Here is a citation showing 80% mortality form ventilators. It is from WebMD, a slightly less authoritative site, but valid in this - now - non-controversial case:
https://www.webmd.com/lung/news/20200415/ventilators-helping-or-harming-covid-19-patients#1
And this is kind of the point. Remember how New York's Governor Cuomo, and many others, were screaming at the Trump Administration for more ventilators, then even using ventilators in a doubled up capacity, despite that being highly NOT recommended since each person's ventilation needs to be individually calibrated and infections can spread across the conjoined tubes?
What was accepted and standard practice just two to three months ago, is now very controversial. It now seems that just turning a patient onto his or her front is a better choice than using ventilators. Lungs are mostly in the back, and a person with weakened lungs can suffocate just from their own body weight, particularly if they are obese - 40% of American adults are that's a very high risk factor for Covid-19.
That's another thing: co-morbidity factors are almost universal in bad outcomes for Covid-19.

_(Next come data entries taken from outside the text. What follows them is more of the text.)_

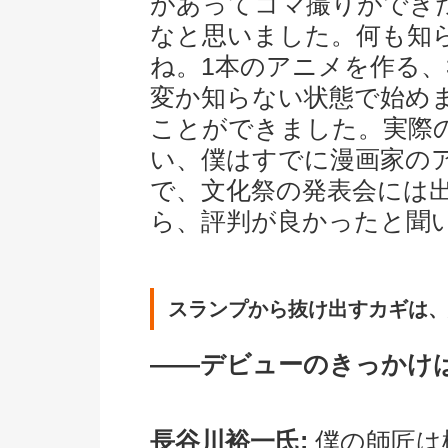
があってコマ撮りができ
なと思いました。何も知
ね。1本のアニメを作る、
変か知らない状態で始め
ことができました。実際
い、僕はすでに漫画家の
で、文化祭の発表会には
ら、評判が良かったと聞
スランプから抜け出すカギは、
――デビューのきっかけ
長谷川裕一氏:
僕の師匠は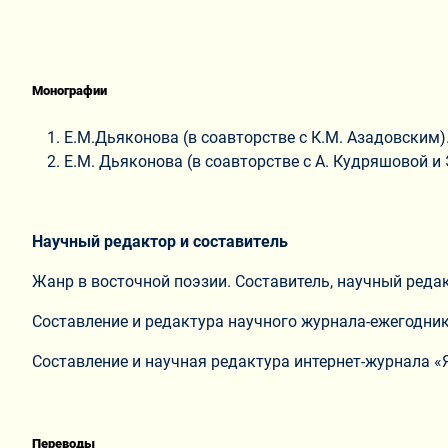
Монографии
Е.М.Дьяконова (в соавторстве с К.М. Азадовским).
Е.М. Дьяконова (в соавторстве с А. Кудряшовой и 
Научный редактор и составитель
Жанр в восточной поэзии. Составитель, научный редак
Составление и редактура научного журнала-ежегодника
Составление и научная редактура интернет-журнала «Я
Переводы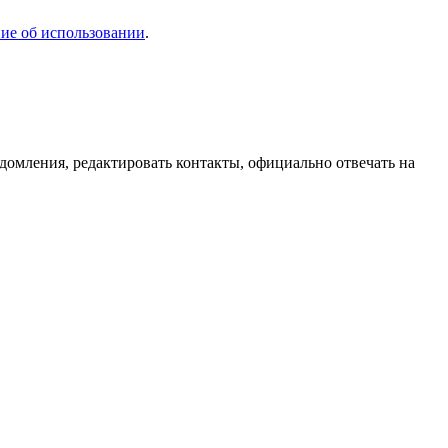
ие об использовании
.
домления, редактировать контакты, официально отвечать на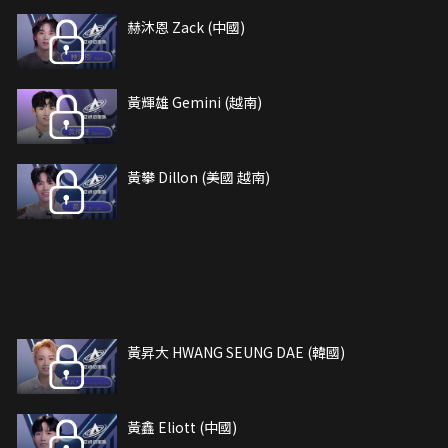
赫沐恩 Zack (中國)
黃輝雄 Gemini (越南)
黃攀 Dillon (美國 越南)
黃昇大 HWANG SEUNG DAE (韓國)
黃鑫 Eliott (中國)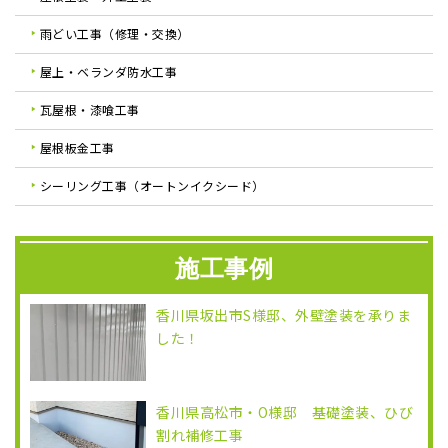
雨どい工事（修理・交換）
屋上・ベランダ防水工事
瓦屋根・漆喰工事
屋根板金工事
シーリング工事（オートンイクシード）
施工事例
香川県坂出市S様邸、外壁塗装を承りま
した！
香川県高松市・O様邸 基礎塗装、ひび
割れ補修工事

But the early modeling of death rates just showed a ridiculously simplistic extrapolation, assuming everyone was equally susceptible. More and more it's becoming clear that people have been getting Covid-19 by the millions with little or no symptoms - 23% just in NY alone, according to a study that just came out two days ago.
Here too:
Does this mean people like Rush Limbaugh were right when he said Covid-19 was mostly just like a bad case of the flu? More importantly, does it matter?

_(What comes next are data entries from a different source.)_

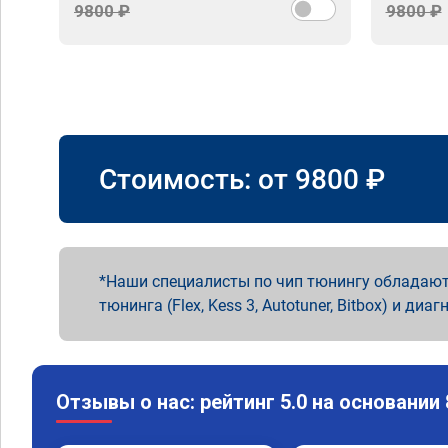
9800 ₽
9800 ₽
Стоимость: от
9800
₽
Наши специалисты по чип тюнингу обладают
тюнинга (Flex, Kess 3, Autotuner, Bitbox) и диаг
Отзывы о нас: рейтинг 5.0 на основании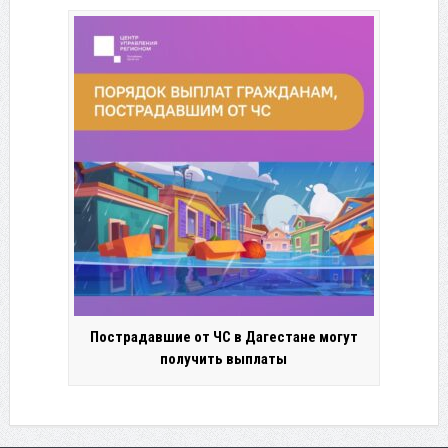
Пострадавшие от ЧС в Дагестане могут
получить выплаты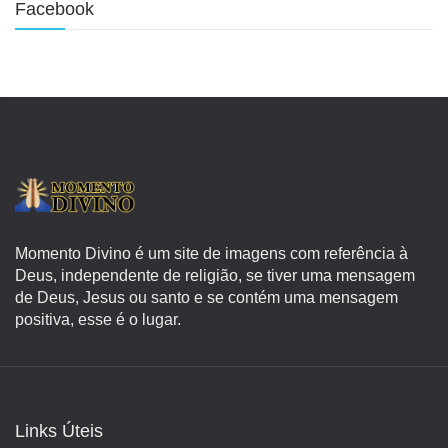
Facebook
Momento Divino é um site de imagens com referência à
Deus, independente de religião, se tiver uma mensagem
de Deus, Jesus ou santo e se contém uma mensagem
positiva, esse é o lugar.
Links Úteis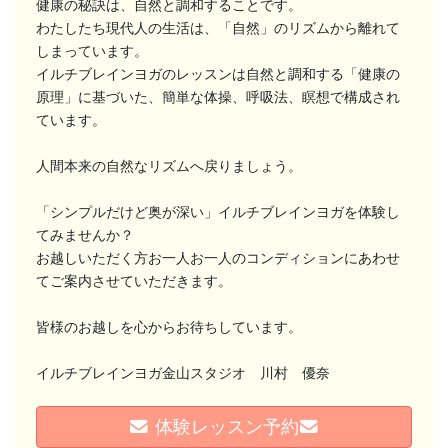
健康の秘訣は、自然と調和することです。
わたしたち現代人の生活は、「自然」のリズムから離れて
しまっています。
イルチブレインヨガのレッスンは自然と調和する「健康の
原理」に基づいた、簡単な体操、呼吸法、瞑想で構成され
ています。
人間本来の自然なリズムへ戻りましょう。
「シンプルだけど奥が深い」イルチブレインヨガを体験し
てみませんか？
お越しいただく方お一人お一人のコンディションにあわせ
てご案内させていただきます。
皆様のお越しを心からお待ちしています。
イルチブレインヨガ金山スタジオ 川村 優奈
体験レッスン予約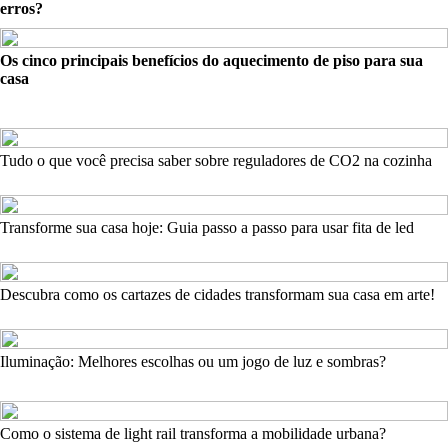
erros?
Os cinco principais benefícios do aquecimento de piso para sua
casa
Tudo o que você precisa saber sobre reguladores de CO2 na cozinha
Transforme sua casa hoje: Guia passo a passo para usar fita de led
Descubra como os cartazes de cidades transformam sua casa em arte!
Iluminação: Melhores escolhas ou um jogo de luz e sombras?
Como o sistema de light rail transforma a mobilidade urbana?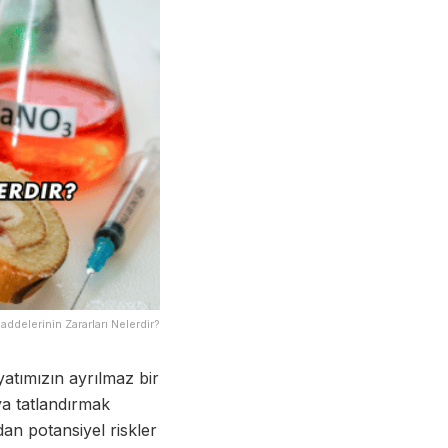
addelerinin Zararları Nelerdir?
yatımızın ayrılmaz bir
ya tatlandırmak
an potansiyel riskler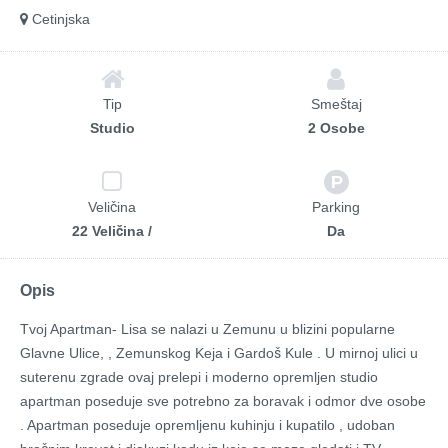
Cetinjska
Tip
Smeštaj
Studio
2 Osobe
Veličina
Parking
22 Veličina /
Da
Opis
Tvoj Apartman- Lisa se nalazi u Zemunu u blizini popularne
Glavne Ulice, , Zemunskog Keja i Gardoš Kule . U mirnoj ulici u
suterenu zgrade ovaj prelepi i moderno opremljen studio
apartman poseduje sve potrebno za boravak i odmor dve osobe
. Apartman poseduje opremljenu kuhinju i kupatilo , udoban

Now, there are other studies that are showing that only 10-20% of people need to be infected for the herd immunity to the the most serious outcomes: hospitalization and death to occur.
Kim Iversen - she of the self-proclaimed "Thoughtful Left" - cited them in a video, about which I wrote a short article here: https://www.opednews.com/articles/Bombshell-Report-Herd-Imm-by-Scott-Baker-Covid-19_Herd-Immunity_Herd-Immunity-200718-57.html
My comment responses to other people's comments turned out to be much longer than the article itself.